Department of Internal Medicine, University of Tübingen, Tübingen, Germany.
Department of Pathobiology and Medical Biotechnologies, University of Palermo, Palermo, Italy.
Aging Clin Exp Res. 2019 Jan;31(1):125-133. doi: 10.1007/s40520-018-0936-7. Epub 2018 Mar 28.
Immunosenescence constitutes a major indirect cause of morbidity and mortality in the elderly.

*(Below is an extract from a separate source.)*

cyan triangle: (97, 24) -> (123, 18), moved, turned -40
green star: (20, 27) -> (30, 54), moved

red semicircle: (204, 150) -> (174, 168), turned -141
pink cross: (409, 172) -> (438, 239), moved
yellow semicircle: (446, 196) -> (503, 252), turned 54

Previous analysis of immune signatures in a cohort of centenarian offspring showed an intermediate immunophenotype between age-matched and younger controls.

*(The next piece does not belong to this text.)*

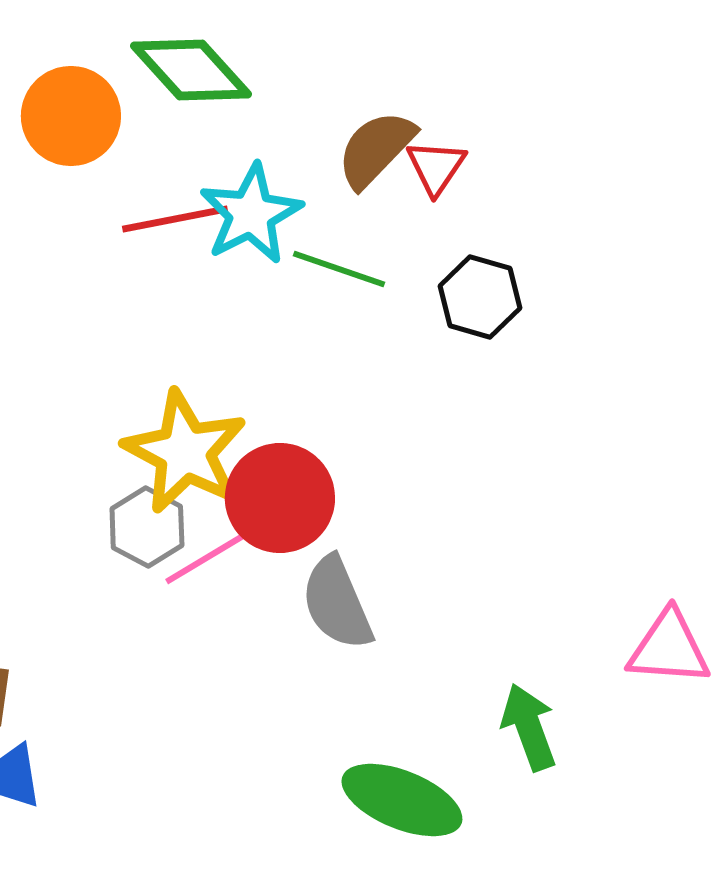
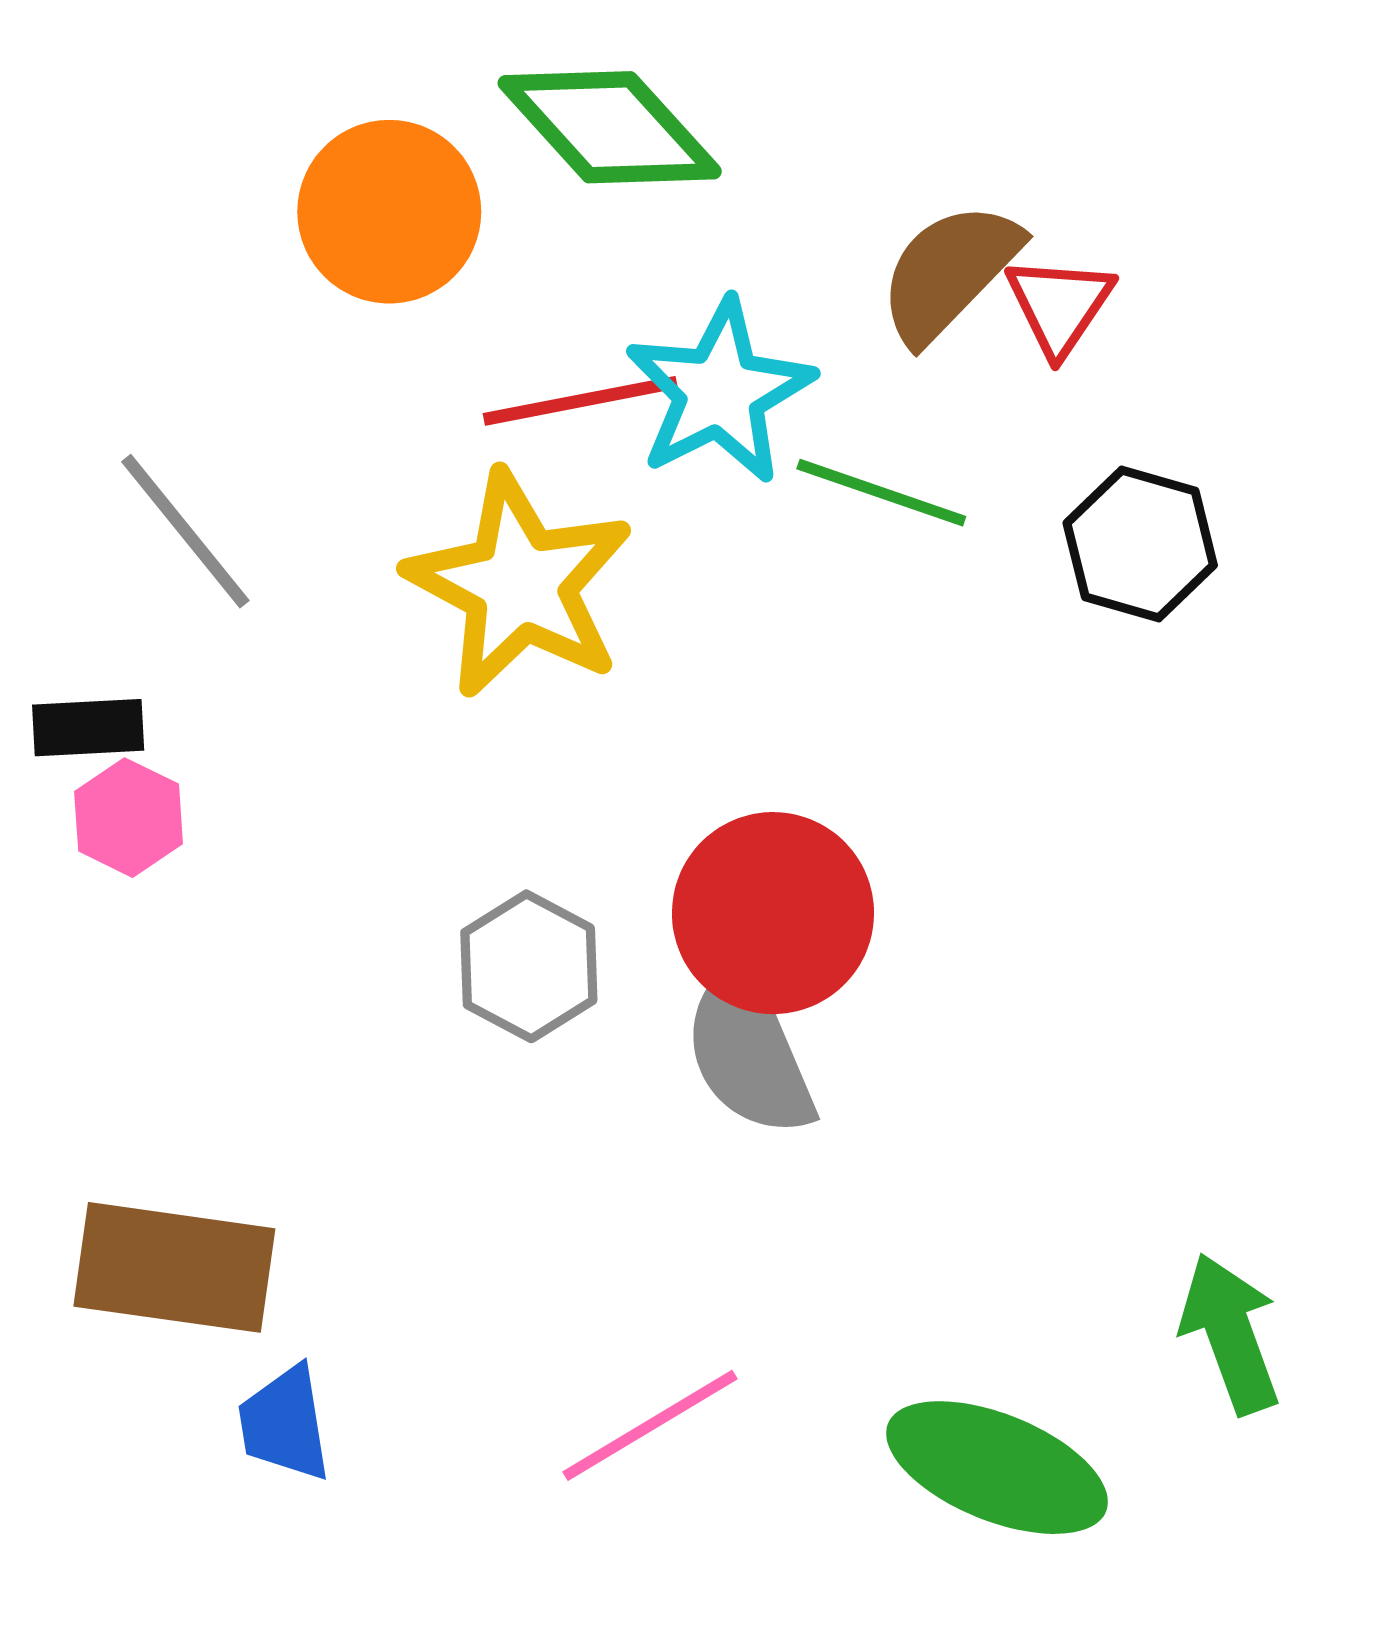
yellow star: (185, 452) -> (520, 584), moved
pink line: (213, 554) -> (650, 1425), moved
gray semicircle: (337, 603) -> (749, 1051), moved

To confirm and extend the previous studies performing further phenotypical analysis in centenarian offspring and controls.
Analysis of Treg cells, γδ T cells, mucosal-associated invariant T cells, and senescent immune T cells was performed in centenarian offspring and controls.
We report significant differences between elderly and centenarian offspring in most of the studied subsets, showing that centenarian offspring subsets present an intermediate phenotyping between elderly and younger people.
The whole present data confirm and extend the previous results showing that centenarian offspring retain more youthful immunological parameters and that the exhaustion of the immune system is less evident than in elderly without centenarian parents, though further investigations are warranted.
免疫衰老构成老年人发病率和死亡率的一个主要间接原因。先前对百岁老人后代的免疫特征进行的分析显示,其免疫表型介于年龄匹配的对照组和年轻对照组之间。
通过对百岁老人后代和对照组进行进一步的表型分析,对先前的研究进行确认和扩展。
对百岁老人后代和对照组中的 Treg 细胞、γδ T 细胞、黏膜相关不变 T 细胞和衰老免疫 T 细胞进行分析。
我们报告了在大多数研究亚群中,老年人和百岁老人后代之间存在显著差异,这表明百岁老人后代的表型介于老年人和年轻人之间。
目前的全部数据证实并扩展了先前的研究结果,即百岁老人后代保留了更多年轻的免疫参数,与没有百岁老人父母的老年人相比,免疫系统的衰竭不那么明显,但需要进一步研究。